Astrid, meanwhile, is a ghost-skeptical goth (a contradiction in terms?) who hates her mom because, despite being famous for channeling the dead, Lydia can’t or won’t speak to Astrid’s father, who died in a boating accident in the Amazon. Astrid is also an outcast at school on account of being a goth (“when you have two kids and a divorce I’ll be the one laughing,” she tells a group of cheerleaderish mean girls), despite attending an art-focused high school that has her family’s name on the front of the building.
That’s because her step-grandmother, Delia (the divine Catherine O’Hara, whose appeal here is softened somewhat by the character’s similarity to Moira from Schitt’s Creek) is a famous conceptual artist. Only, Delia is having trouble too, on account of her husband, Charles (Jeffrey Jones, a famous face from the 80s-90s who hasn’t worked much since he was convicted of taking nude pictures of a 14-year-old boy in the early 2000s) has just been eaten by a shark after his plane crashed in the Pacific on the way to a bird watching trip, something we learn about via claymation flashback.
I guess that’s one way to avoid putting a sex offender in the film. But if the goal was not drawing attention to his absence, mission failed (Jones’ visage certainly gets more screentime than Danny DeVito, who shows up in a cameo).
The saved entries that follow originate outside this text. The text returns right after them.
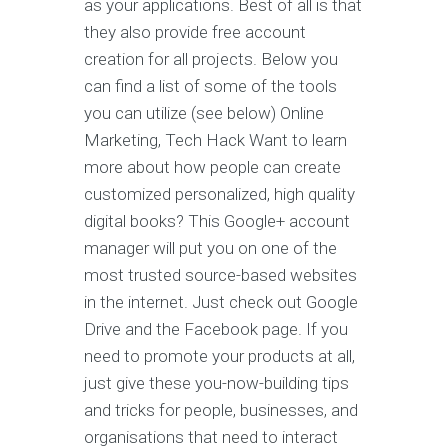
as your applications. Best of all is that
they also provide free account
creation for all projects. Below you
can find a list of some of the tools
you can utilize (see below) Online
Marketing, Tech Hack Want to learn
more about how people can create
customized personalized, high quality
digital books? This Google+ account
manager will put you on one of the
most trusted source-based websites
in the internet. Just check out Google
Drive and the Facebook page. If you
need to promote your products at all,
just give these you-now-building tips
and tricks for people, businesses, and
organisations that need to interact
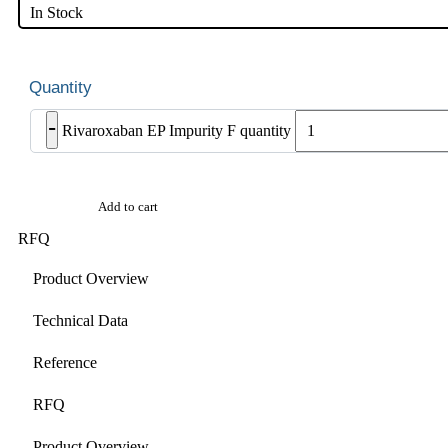
In Stock
-
Rivaroxaban EP Impurity F quantity
Add to cart
RFQ
Product Overview
Technical Data
Reference
RFQ
Product Overview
Charles’ storyline also raises the question of how many characters whose backstory includes being eaten by fish is too many in a film that doesn’t explore getting eaten by fish as a theme. I feel like it’s probably two. Two characters getting eaten by fish is too many if getting eaten by fish isn’t a theme.
You’d think this would all already be enough story for one film, but no! Astrid also meets a manic hunky broccoli boy (broccoli is the haircut, I apologize if you didn’t know this) played by Arthur Conti, who turns out to have a dark secret that gets Astrid entangled in the afterlife. If I was the producer choosing Beetledeuce storylines to pursue, I probably would’ve gone with this one. It might not have been the most purely original, but at least it drew on some actual human emotions and wasn’t just a collection of artistic influences stitched together with costumes and caffeine.
Have you noticed that I’ve typed all this already and have barely even mentioned the character Beetlejuice yet??? Well he’s got problems too! It turns out he has an ex-wife, played by Monica Bellucci, who is apparently… some kind of even more evil demon than he is (?)… who has recently stapled her bodyparts back together (raising the question, never addressed, of why she was apart in the first place and what changed that allowed her to reassemble)… and who is now back… and on a rampage that involves sucking out the souls of the dead who then become more dead. Willem Dafoe plays some kind of afterlife cop hot on her tail, which is kind of fun, despite us not knowing what she actually wants (beyond Beetlejuice) and what Willem Dafoe’s character has the power to do to her once he catches her.
Beetlejuice explains all this backstory, of how he met Belucci’s character during the Black Plague while working as a graverobber, via a black-and-white flashback narrated in Italian, delivered as a story to Beetlejuice’s office drones, who are all shrunken headed guys in suits. That part was kind of fun, even if knowing all the details of Beetlejuice’s origin story weakens his appeal in some ways and raises more questions than it answers.